Seit 1999 ist der Musikwissenschaftler Wolfgang Sandberger Institutsleiter, im Sommer 2002 zog er mit den kostbaren Beständen in die klassizistische Villa Eschenburg vor dem Burgtor. Sandberger verfügt immerhin über Belege, dass Brahms Lübeck einst besuchte: „Wir haben Programmzettel, aus denen hervorgeht, dass er gemeinsam mit dem damals berühmten Sänger Julius Stockhausen drei Mal in Lübeck konzertiert hat.“ Vielleicht habe er als Teenager auf dem Weg nach Travemünde sogar die Villa wahrgenommen, wo heute sein Leben und Werk und das seines Umfeldes erforscht wird.

Doch das sind Döntjes. „Uns umgibt vielleicht nicht die Aura des Authentischen“, sagt der Institutsleiter, „aber wir haben einen Schatz an Handschriften, Erst- und Frühdrucken, Briefen und mehr, wie es ihn kaum ein zweites Mal zu Brahms gibt.“ Seit 14 Jahren wohnt Brahms also auf dem Jerusalemsberg, sichtbar und hörbar auch für die Lübecker dank regelmäßiger Ausstellungen, die den Bestand an Fotos, Bildern und Zeichnungen, Schriften und Drucke präsentieren; und dank der Konzerte und Vorträge, die für ein größeres Publikum offen sind.

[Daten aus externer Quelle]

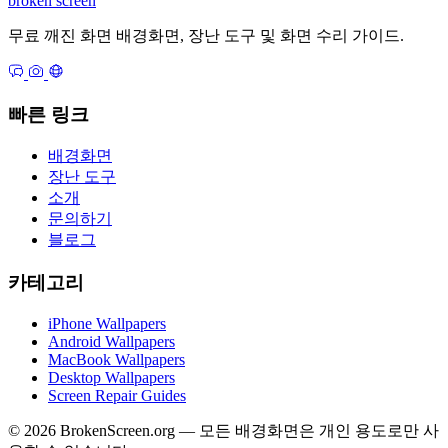
broken
screen
무료 깨진 화면 배경화면, 장난 도구 및 화면 수리 가이드.
빠른 링크
배경화면
장난 도구
소개
문의하기
블로그
카테고리
iPhone Wallpapers
Android Wallpapers
MacBook Wallpapers
Desktop Wallpapers
Screen Repair Guides
© 2026 BrokenScreen.org — 모든 배경화면은 개인 용도로만 사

Ein Großteil der Sammlung ist inzwischen digital verfügbar. Wissenschaftler aus aller Welt bedienen sich hier; man kann Brahms-Handschriften einsehen oder ganz indiskret Briefe und das vollgekritzelte Adressbuch des Komponisten studieren. Unter den zahlreichen Publikationen, die das Institut hervorgebracht hat, nimmt das Brahms- Handbuch, herausgegeben von Wolfgang Sandberger, einen prominenten Platz ein. 632 Seiten geben umfassend Auskunft über Leben, Werk und Wirkung des Komponisten. „In diesem Band kommen die Spezialisten der verschiedensten Bereiche zu Wort“, sagt Sandberger. „Es enthält eine Darstellung des Forschungsstandes, andererseits aber auch die Eröffnung neuer wissenschaftlicher Perspektiven.“

Das kleine Jubiläum drängt nicht nur zur Rückschau, sondern auch auf Ausblick. „Wir sind bei etwa 50000 digital erfassten Einzelseiten“, so Sandberger. In Sichtweite ist nun die digitale Edition „Brahms gewidmet“ mit Möglichkeiten der Verlinkung der Werke in Geschichte und Gegenwart. „Wir sind zwar vor allem auf Brahms geeicht“, gibt Sandberger zu bedenken, „aber wir haben auch gigantische Schätze aus seinem Umfeld. Diese einzuordnen wird noch ein paar Jahre dauern.“

Zunächst will der Institutsleiter den Nachlass von Joseph Joachim angehen, dem Brahms-Freund und bedeutendsten Violinisten seiner Zeit. Auch die Hinterlassenschaften dieses Musikers verdankt das Institut dem Ehepaar Hofmann.